LinkedEarth: Crowdsourcing Data Curation & Standards Development in Paleoclimatology
Rationale and Scope
Current climate change must be understood within the context of past climate variations, which are inferred from indirect measurements known as paleoclimate observations. A grand challenge for paleoclimatology is that these observations come in very disparate formats, so there is no standard way to exchange these records between researchers, or with machines. This hinders their re-use and hence lowers their value to science and society. Traditionally, these observations have been archived in data warehouses where the experts that make them have very little control over them. LinkedEarth aimed to manifest a better future by creating an online platform that: (1) enables the curation of a publicly-accessible database by paleoclimate experts and (2) fosters the development of standards, so paleoclimate data are easier to analyze, share, and re-use.

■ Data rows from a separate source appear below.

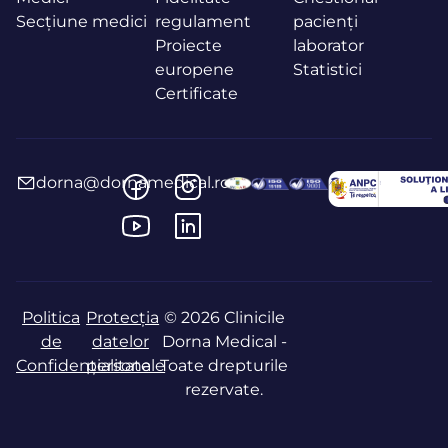
Secțiune medici
regulament
pacienți
Proiecte
laborator
europene
Statistici
Certificate
dorna@dornamedical.ro
Politica
Protecția
© 2026 Clinicile
de
datelor
Dorna Medical -
Confidențialitate
personale
Toate drepturile
rezervate.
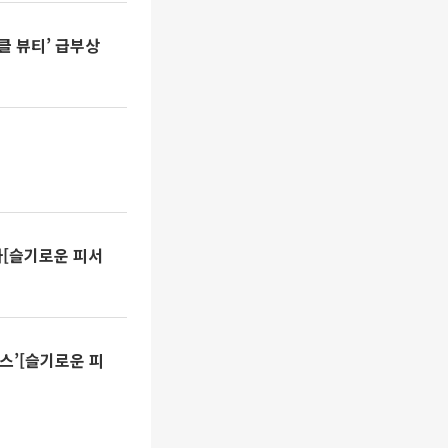
클 뷰티’ 급부상
강자[슬기로운 피서
스’[슬기로운 피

The basic premise of LinkedEarth is that no-one understands data better than the people who generated them. We thus set out to develop a platform that would enable paleoclimatologists to interact with data in an intuitive way, resulting in standardized datasets that are (by construction) editable, interoperable, and discoverable. Editability was achieved via a semantic wiki: the LinkedEarth platform is very similar in user experience to any other wiki (e.g. Wikipedia), and likewise tracks changes and attributes them to authenticated contributors (an ORCID is all that is required to join LinkedEarth). Under the hood, the LinkedEarth platform requires that terms be defined unambiguously: to this end, we developed the first paleoclimate ontology.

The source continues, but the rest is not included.